[Task requirements]: Please output all of the entries exactly and omit any images they hold.

Dataset entries:
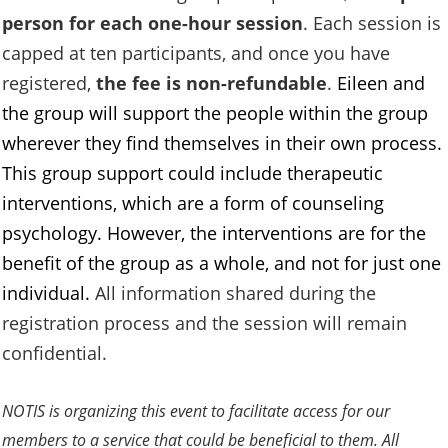
person for each one-hour session
. Each session is
capped at ten participants, and once you have
registered,
the fee is non-refundable
.
Eileen and
the group will support the people within the group
wherever they find themselves in their own process.
This group support could include therapeutic
interventions, which are a form of counseling
psychology. However, the interventions are for the
benefit of the group as a whole, and not for just one
individual.
All information shared during the
registration process and the session will remain
confidential.
NOTIS is organizing this event to facilitate access for our
members to a service that could be beneficial to them. All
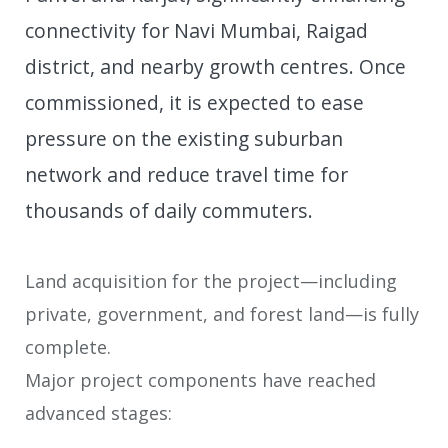
connectivity for Navi Mumbai, Raigad
district, and nearby growth centres. Once
commissioned, it is expected to ease
pressure on the existing suburban
network and reduce travel time for
thousands of daily commuters.
Land acquisition for the project—including
private, government, and forest land—is fully
complete.
Major project components have reached
advanced stages:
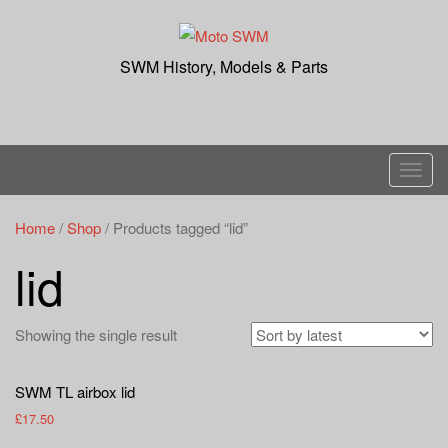
Skip
to
content
SWM History, Models & Parts
T
o
g
Home
/
Shop
/ Products tagged “lid”
g
lid
l
e
n
Showing the single result
a
v
SWM TL airbox lid
i
£
17.50
g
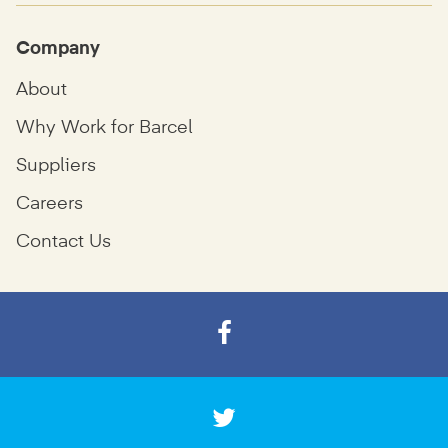
Company
About
Why Work for Barcel
Suppliers
Careers
Contact Us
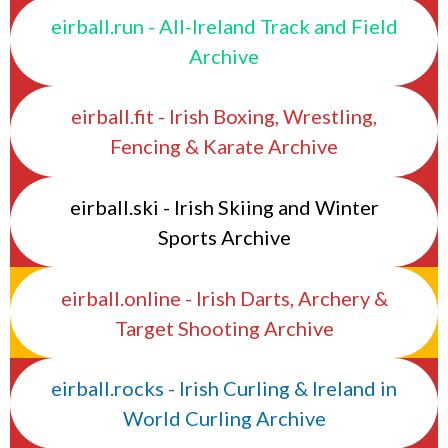
eirball.run - All-Ireland Track and Field
Archive
eirball.fit - Irish Boxing, Wrestling,
Fencing & Karate Archive
eirball.ski - Irish Skiing and Winter
Sports Archive
eirball.online - Irish Darts, Archery &
Target Shooting Archive
eirball.rocks - Irish Curling & Ireland in
World Curling Archive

[Answer box]:
person for each one-hour session
. Each session is
capped at ten participants, and once you have
registered,
the fee is non-refundable
.
Eileen and
the group will support the people within the group
wherever they find themselves in their own process.
This group support could include therapeutic
interventions, which are a form of counseling
psychology. However, the interventions are for the
benefit of the group as a whole, and not for just one
individual.
All information shared during the
registration process and the session will remain
confidential.
NOTIS is organizing this event to facilitate access for our
members to a service that could be beneficial to them. All
connectivity for Navi Mumbai, Raigad
district, and nearby growth centres. Once
commissioned, it is expected to ease
pressure on the existing suburban
network and reduce travel time for
thousands of daily commuters.
Land acquisition for the project—including
private, government, and forest land—is fully
complete.
Major project components have reached
advanced stages:
Skip
to
content
SWM History, Models & Parts
T
o
g
Home
/
Shop
/ Products tagged “lid”
g
lid
l
e
n
Showing the single result
a
v
SWM TL airbox lid
i
£
17.50
g
Company
About
Why Work for Barcel
Suppliers
Careers
Contact Us
eirball.run - All-Ireland Track and Field
Archive
eirball.fit - Irish Boxing, Wrestling,
Fencing & Karate Archive
eirball.ski - Irish Skiing and Winter
Sports Archive
eirball.online - Irish Darts, Archery &
Target Shooting Archive
eirball.rocks - Irish Curling & Ireland in
World Curling Archive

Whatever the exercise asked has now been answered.